> TASK TO CARRY OUT: A single number is required: how many lines below include the string "title".

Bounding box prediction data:
=== Begin Enclosure ===

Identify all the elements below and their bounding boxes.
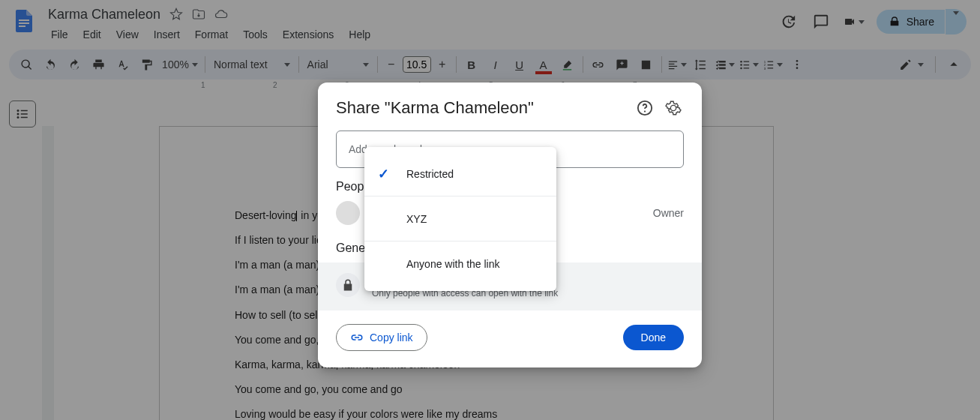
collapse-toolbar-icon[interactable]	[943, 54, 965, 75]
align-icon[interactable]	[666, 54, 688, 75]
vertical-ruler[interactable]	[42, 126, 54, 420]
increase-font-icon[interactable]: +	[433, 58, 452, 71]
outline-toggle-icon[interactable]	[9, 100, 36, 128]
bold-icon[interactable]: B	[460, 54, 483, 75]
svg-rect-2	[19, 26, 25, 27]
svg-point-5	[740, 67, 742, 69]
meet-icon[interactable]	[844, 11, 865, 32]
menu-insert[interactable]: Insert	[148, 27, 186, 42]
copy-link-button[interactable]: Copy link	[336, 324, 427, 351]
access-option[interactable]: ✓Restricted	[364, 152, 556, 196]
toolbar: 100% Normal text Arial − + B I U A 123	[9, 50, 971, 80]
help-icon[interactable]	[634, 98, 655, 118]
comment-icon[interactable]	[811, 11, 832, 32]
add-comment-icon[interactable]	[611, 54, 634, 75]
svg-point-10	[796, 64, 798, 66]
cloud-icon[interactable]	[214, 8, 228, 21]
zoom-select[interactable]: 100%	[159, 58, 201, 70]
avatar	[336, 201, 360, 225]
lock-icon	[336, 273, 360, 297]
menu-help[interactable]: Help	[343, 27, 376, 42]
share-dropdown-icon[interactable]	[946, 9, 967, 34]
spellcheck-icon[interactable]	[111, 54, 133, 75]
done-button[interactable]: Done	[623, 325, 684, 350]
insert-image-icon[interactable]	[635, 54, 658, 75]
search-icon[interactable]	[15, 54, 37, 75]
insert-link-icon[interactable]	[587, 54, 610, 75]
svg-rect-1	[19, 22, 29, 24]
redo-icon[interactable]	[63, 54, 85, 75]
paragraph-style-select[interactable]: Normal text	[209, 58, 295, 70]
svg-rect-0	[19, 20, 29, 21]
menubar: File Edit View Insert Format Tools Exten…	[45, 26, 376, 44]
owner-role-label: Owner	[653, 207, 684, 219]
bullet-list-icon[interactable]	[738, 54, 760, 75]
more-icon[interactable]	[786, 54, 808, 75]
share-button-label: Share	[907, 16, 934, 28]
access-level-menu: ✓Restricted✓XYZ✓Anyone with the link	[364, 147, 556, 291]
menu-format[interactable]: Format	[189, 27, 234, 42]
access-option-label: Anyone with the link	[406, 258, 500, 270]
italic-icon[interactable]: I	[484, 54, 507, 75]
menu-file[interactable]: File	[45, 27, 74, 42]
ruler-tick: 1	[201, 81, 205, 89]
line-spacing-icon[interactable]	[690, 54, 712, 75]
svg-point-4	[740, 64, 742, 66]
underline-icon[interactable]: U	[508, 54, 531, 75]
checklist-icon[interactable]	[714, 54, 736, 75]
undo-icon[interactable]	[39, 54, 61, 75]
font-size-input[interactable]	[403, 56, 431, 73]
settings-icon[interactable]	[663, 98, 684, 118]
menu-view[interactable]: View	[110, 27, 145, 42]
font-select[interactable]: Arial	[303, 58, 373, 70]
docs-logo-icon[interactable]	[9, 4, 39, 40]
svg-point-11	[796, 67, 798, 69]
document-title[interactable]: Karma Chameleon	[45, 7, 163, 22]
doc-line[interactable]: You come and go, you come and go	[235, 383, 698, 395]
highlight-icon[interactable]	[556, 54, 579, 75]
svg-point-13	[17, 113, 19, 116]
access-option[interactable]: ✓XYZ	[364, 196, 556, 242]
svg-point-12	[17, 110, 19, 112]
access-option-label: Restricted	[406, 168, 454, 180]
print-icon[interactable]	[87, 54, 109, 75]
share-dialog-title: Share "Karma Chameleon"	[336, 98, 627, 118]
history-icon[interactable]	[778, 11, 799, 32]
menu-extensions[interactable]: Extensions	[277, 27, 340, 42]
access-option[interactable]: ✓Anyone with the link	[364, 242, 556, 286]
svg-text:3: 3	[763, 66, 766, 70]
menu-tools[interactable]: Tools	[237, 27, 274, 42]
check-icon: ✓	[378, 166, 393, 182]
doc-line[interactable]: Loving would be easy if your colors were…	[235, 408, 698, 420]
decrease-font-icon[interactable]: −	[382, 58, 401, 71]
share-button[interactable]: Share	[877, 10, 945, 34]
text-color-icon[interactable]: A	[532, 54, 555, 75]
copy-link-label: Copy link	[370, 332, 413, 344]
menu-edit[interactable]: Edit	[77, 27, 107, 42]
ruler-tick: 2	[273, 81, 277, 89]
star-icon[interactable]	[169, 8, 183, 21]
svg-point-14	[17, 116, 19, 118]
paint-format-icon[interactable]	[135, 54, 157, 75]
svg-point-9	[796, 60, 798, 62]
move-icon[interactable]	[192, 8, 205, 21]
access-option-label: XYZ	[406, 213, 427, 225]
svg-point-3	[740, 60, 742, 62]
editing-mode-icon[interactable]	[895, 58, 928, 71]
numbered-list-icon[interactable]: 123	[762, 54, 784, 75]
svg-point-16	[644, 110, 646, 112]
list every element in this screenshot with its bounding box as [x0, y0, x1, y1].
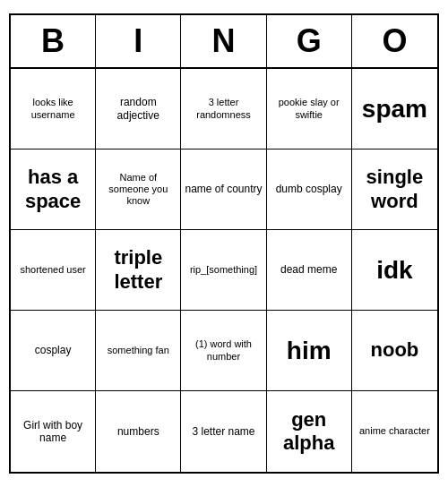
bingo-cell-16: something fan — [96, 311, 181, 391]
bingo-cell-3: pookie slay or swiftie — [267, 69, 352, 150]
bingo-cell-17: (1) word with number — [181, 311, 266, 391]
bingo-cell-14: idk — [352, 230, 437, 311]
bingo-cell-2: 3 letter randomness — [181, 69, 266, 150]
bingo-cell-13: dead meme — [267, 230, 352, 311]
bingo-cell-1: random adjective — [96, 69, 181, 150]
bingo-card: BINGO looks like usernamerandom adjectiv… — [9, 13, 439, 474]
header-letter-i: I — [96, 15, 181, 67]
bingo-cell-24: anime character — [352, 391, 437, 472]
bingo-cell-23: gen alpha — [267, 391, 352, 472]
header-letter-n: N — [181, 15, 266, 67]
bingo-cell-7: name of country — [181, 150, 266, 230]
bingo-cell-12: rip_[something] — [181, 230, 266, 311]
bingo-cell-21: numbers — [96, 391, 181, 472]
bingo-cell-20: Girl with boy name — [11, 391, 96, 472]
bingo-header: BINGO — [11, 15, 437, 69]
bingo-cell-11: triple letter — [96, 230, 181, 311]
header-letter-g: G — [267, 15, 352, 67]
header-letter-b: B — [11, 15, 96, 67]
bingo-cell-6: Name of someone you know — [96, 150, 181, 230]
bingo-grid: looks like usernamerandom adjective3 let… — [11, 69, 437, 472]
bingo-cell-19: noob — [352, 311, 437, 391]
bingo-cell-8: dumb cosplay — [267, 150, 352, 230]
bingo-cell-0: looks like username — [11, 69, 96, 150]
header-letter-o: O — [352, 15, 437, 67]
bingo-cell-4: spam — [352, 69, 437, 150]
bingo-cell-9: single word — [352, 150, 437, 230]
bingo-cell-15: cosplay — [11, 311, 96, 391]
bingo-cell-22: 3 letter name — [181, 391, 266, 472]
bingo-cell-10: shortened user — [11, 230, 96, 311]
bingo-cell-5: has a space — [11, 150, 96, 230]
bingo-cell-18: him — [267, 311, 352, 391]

=== End Enclosure ===

> SOLUTION TO THIS PROBLEM: 2